On Monday 2nd, November 2019 I began the EuFMD Foot and Mouth real-time training program in Kathmandu, Nepal. Our group included Kari, another recipient of the FFN scholarship and a number of other brilliant participants including advisors, vets, researchers and government employees to develop our knowledge and network, all with the goal of bringing back valuable information to our communities, and sharing our knowledge to help Nepal.

Working with the Nepalese foot & mouth team, we learnt how they have extended their reach to many of the 276 municipal councils and have actioned extensive plans to accomplish the FMD Progessive Control Pathway (PCP-FMD) developed by FAO and EuFMD. With 66% of the population engaged in agriculture, and livestock at the heart of the Nepalese culture through food, income and use in farm management and transport, it was a great insight to all the aspects involved in understanding and preventing an outbreak in both local villages internationally and home communities in Australia.

After a number of training days looking at epidemiology, the cultural implications and considerations of management and biosecurity, we had the opportunity of visiting two villages that had been affected by FMD and engaging with the farmers.

Animal agriculture is an integral component of village survival, for both agronomic purposes and food security. The Nepalese are beautiful and sociable people, they spend a lot of time visiting friends and have communal animals that are shared around, however this creates many implications in biosecurity. Not completely uncommon at home in Australia, where bulls or rams are also shared, along with our love of visiting other farms for tours and social catchups.

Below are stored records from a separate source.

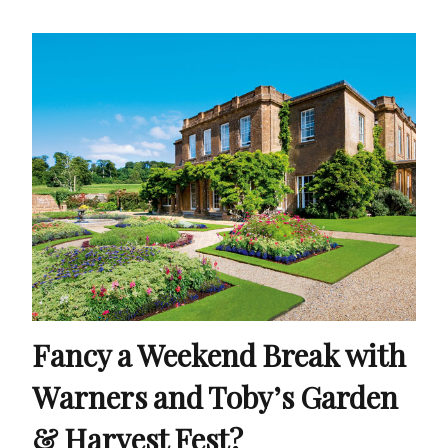
Fancy a Weekend Break with
Warners and Toby’s Garden
& Harvest Fest?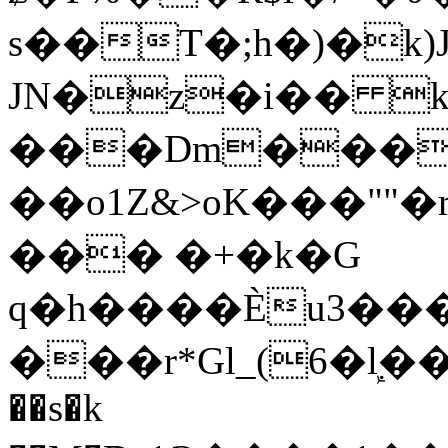
s��T�;h�)�
k
JN�z�i�� 
���Dm������ א�
��o1Z&>oK���"
��� �+�k�G
q�h����Ѐu3���O�e�B
���r*Gl_(6�ܾl��
��s�k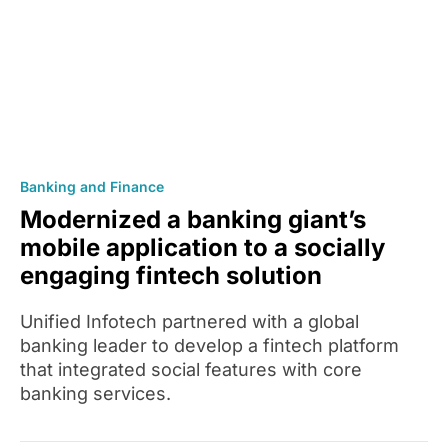
Banking and Finance
Modernized a banking giant’s
mobile application to a socially
engaging fintech solution
Unified Infotech partnered with a global
banking leader to develop a fintech platform
that integrated social features with core
banking services.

Through vising the villages we had real time training in the preparation of visiting potentially ineffective farms, important in reducing further spread of the disease, identifying the ways the disease can spread and important questions to ask when there is a suspected outbreak to backtrack to the original source and forecast potential spread to have the ability to stop it.

The ability to collect data and identify key threats to further spread of infection provided valuable insight into how easily a disease as devastating as FMD could be become epidemic. In a group, we spent time brainstorming the highest risk areas in Australia and analysing our country’s approach to managing the situation and getting the FMD free status reclaimed if an outbreak were to occur.

Some of the major findings surrounded education. Many farming communities had not been aware of the disease or how to prevent it. Preventing infection and spread is a community and country approach, to have robust boarders it is vital that everyone involved in coming and going from these places were informed. The primary take home for me was how important this is locally in Australia, and not only for FMD but for all diseases.

There is a lot that we can do locally to reduce risk of disease spread between farms and even on our farm between groups of animals. Being conscious that each time we go to another farm, there is a risk of taking a disease with us. Additionally, the importance of understanding vaccine efficacy and how to use preventative drugs is the difference between being protected and being at risk.